[Data excerpts]
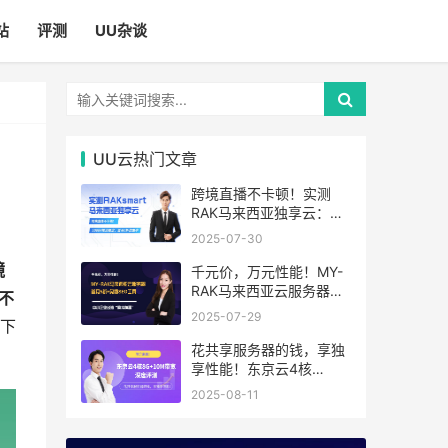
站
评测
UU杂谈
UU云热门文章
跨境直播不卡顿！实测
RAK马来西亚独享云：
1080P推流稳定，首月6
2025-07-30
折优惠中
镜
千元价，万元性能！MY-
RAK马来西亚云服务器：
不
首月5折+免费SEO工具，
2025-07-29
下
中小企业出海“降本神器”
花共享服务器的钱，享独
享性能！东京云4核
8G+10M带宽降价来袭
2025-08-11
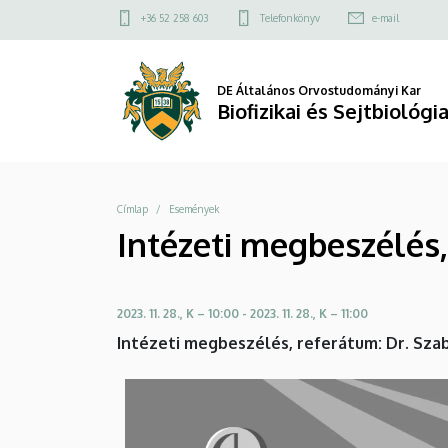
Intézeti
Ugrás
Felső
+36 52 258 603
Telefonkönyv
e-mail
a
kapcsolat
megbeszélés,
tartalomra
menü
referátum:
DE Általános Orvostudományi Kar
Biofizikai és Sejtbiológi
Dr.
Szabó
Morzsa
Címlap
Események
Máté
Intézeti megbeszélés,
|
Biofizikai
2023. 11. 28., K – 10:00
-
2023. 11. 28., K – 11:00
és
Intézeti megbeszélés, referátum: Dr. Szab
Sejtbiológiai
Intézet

...

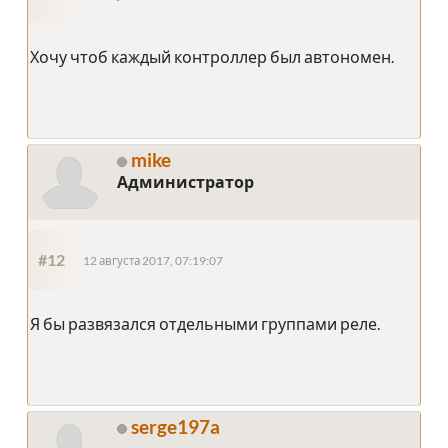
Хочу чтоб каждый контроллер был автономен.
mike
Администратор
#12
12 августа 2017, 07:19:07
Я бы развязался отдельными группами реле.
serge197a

...

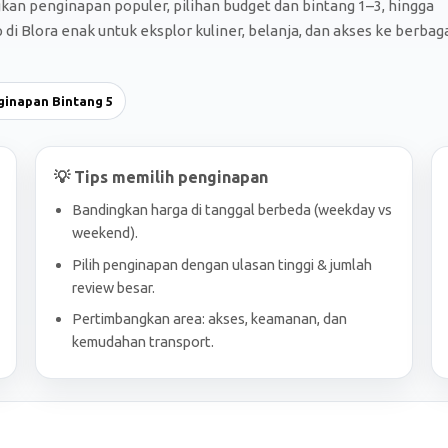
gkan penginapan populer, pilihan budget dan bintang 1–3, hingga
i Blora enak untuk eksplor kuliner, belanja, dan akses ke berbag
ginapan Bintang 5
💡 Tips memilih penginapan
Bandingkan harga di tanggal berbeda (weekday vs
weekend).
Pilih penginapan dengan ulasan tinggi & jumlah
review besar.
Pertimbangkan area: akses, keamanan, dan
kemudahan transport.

WHAT TO PRODUCE - Pull out every line of the entries that includes the word "Biofizikai".

REPLY TO THE TASK -
Biofizikai és Sejtbiológi
Biofizikai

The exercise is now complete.